Of course, Congress itself has chosen to exempt District of Columbia employees from certain Federal conflict of interest restrictions. For example, District of Columbia employees are covered by 18 U.S.C. § 207(a), but not section 207(b) 207(c), 207(d), 207(e), or 207(f). See OGE 97 x 9. Congress also has adjusted certain conflict of interest restrictions so that they apply somewhat differently with respect to employees of the Federal Government and employees of the District of Columbia. E.g., 18 U.S.C. § 203(a),(b); 18 U.S.C. § 205(a),(b); 18 U.S.C. § 207(a)(3).

If you have specific questions about the applicability of any particular conflict of interest statute to employees of the District of Columbia, we recommend that you contact the ethics counselor in the employing agency or the District of Columbia Board of Elections and Ethics.

Sincerely,

Stephen D. Potts
Director


1 Your letter requests that OGE issue a "formal" opinion. Although OGE does have the authority to issue formal advisory opinions, we have considered the criteria set forth in subpart C of 5 C.F.R. part 2638 and have determined that a formal opinion is not appropriate in this case.
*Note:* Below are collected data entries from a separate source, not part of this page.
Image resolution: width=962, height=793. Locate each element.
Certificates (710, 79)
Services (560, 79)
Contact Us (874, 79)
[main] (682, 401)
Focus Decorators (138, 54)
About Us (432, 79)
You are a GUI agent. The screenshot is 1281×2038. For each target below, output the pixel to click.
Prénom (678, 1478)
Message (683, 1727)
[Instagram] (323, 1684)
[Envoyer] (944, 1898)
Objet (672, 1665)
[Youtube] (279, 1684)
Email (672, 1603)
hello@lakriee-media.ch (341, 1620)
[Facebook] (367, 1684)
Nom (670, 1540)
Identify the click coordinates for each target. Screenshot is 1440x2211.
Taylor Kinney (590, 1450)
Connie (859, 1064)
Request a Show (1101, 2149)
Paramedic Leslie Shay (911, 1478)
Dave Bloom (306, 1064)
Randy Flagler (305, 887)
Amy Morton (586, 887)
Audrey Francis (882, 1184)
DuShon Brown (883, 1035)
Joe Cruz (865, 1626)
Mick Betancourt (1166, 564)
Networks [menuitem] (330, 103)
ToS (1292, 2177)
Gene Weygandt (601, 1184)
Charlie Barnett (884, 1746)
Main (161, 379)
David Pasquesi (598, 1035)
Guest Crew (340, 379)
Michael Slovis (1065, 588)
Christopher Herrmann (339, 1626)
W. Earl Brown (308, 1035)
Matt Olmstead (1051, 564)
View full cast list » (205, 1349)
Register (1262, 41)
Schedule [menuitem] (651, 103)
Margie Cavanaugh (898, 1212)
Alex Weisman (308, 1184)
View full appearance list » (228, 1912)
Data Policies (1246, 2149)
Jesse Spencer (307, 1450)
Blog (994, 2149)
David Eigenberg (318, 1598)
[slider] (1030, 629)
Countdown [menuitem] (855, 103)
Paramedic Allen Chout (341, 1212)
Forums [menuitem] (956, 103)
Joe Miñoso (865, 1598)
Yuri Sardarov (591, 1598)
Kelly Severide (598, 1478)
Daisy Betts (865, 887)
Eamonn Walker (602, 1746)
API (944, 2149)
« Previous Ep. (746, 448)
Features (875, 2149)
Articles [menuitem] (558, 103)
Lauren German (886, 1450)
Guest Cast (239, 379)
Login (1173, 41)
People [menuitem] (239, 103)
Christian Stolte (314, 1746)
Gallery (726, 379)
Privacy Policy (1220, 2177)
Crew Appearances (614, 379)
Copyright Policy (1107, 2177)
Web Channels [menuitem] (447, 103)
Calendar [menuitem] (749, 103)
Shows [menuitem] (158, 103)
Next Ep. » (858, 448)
2 The case cited in your letter, AFGE v. Barry, 459 A.2d 1045 (1983), does not address the application of the criminal conflict of interest statutes. The case pertains only to the authority of the District of Columbia Council, under the Home Rule Act, to establish a local "'personnel'" system, in place of "' all or a part of the Federal Civil Service System.'" Id. at 1048 (quoting D.C. Code § 1-242(3)). The case and the underlying legislation cite several examples of personnel subjects, all of which appear to be related to personnel administration and employee benefits, rather than criminal enforcement: appointments, promotions, discipline, separations, pay, unemployment compensation, health, disability and death benefits, leave, retirement, insurance, veterans' preference, etc. Id.; see generally Thomas v. Barry, 729 F.2d 1469 (D.C. Cir. 1984)(background of administrative concerns leading to Home Rule Act personnel provisions). The case does note that the Council has passed a provision dealing with conflicts of interest, but this provision is quite general and does not indicate any criminal penalties. See D.C. Code § 1-619.2. Although the Federal conflict of interest statutes pertain to the conduct of Government personnel, those statutes define Federal crimes and specify criminal penalties, not mere incidents of the civil service system or conditions of employment. It is no accident that the conflict of interest statutes are codified in Title 18, the Federal criminal code, rather than Title 5, which generally contains the types of civil service provisions addressed in AFGE v. Barry and the Home Rule Act.